Gather each line containing the string "Güvenli" from these entries.

### Data listing
Segment Open
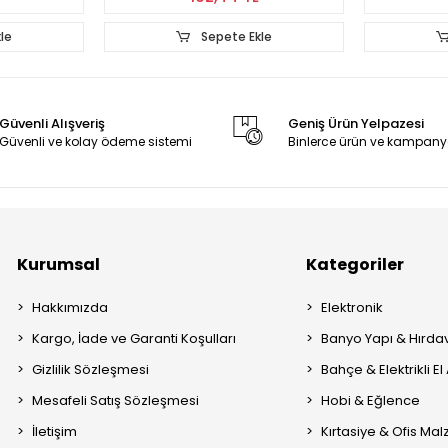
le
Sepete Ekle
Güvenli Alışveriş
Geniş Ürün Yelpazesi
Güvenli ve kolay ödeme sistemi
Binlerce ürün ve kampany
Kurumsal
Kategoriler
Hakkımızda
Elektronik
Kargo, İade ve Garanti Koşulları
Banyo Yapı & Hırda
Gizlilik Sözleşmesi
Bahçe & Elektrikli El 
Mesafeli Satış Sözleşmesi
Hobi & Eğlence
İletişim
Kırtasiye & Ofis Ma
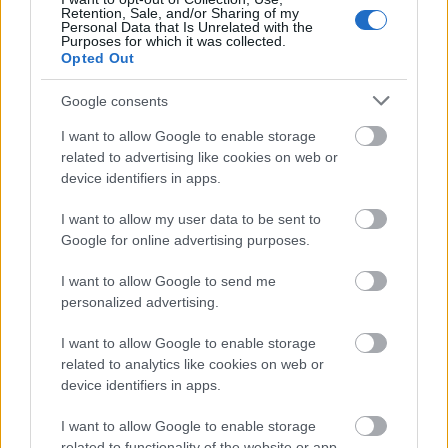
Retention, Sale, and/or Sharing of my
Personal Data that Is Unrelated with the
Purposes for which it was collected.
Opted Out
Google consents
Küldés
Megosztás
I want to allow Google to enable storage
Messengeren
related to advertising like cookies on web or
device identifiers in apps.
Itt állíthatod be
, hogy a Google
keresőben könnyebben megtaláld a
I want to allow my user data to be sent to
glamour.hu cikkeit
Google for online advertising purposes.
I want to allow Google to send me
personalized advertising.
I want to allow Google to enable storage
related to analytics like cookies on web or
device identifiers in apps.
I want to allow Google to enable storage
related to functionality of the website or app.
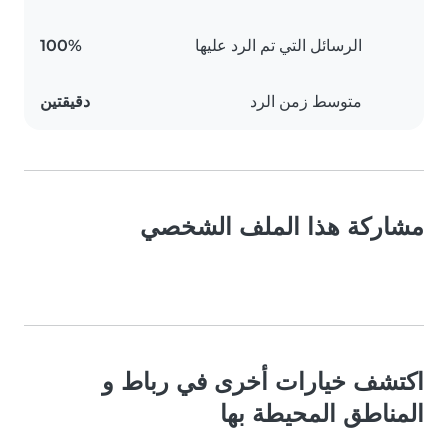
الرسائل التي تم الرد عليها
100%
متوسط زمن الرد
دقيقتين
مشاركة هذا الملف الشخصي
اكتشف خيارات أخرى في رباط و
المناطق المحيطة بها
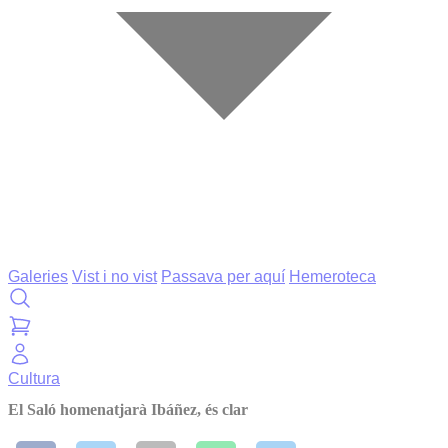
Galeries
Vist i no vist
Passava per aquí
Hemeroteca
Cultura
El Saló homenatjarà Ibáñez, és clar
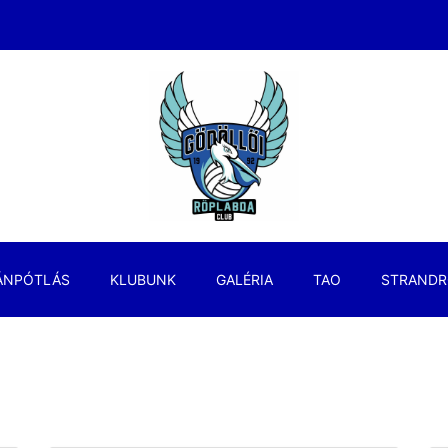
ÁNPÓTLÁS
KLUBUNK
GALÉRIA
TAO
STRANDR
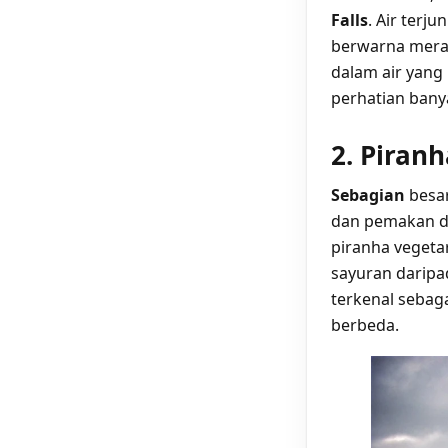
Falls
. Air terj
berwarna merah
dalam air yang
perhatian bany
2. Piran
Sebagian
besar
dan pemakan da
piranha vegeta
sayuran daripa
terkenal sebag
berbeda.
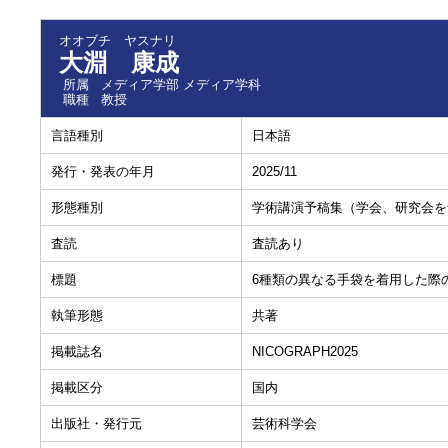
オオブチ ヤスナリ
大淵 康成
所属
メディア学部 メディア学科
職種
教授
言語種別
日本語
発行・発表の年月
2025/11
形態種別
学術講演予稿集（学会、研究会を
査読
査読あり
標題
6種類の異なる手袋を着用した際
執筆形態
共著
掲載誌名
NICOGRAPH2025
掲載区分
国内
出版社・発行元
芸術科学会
Segment Closed
### Response to the task
Güvenli Alışveriş
Güvenli ve kolay ödeme sistemi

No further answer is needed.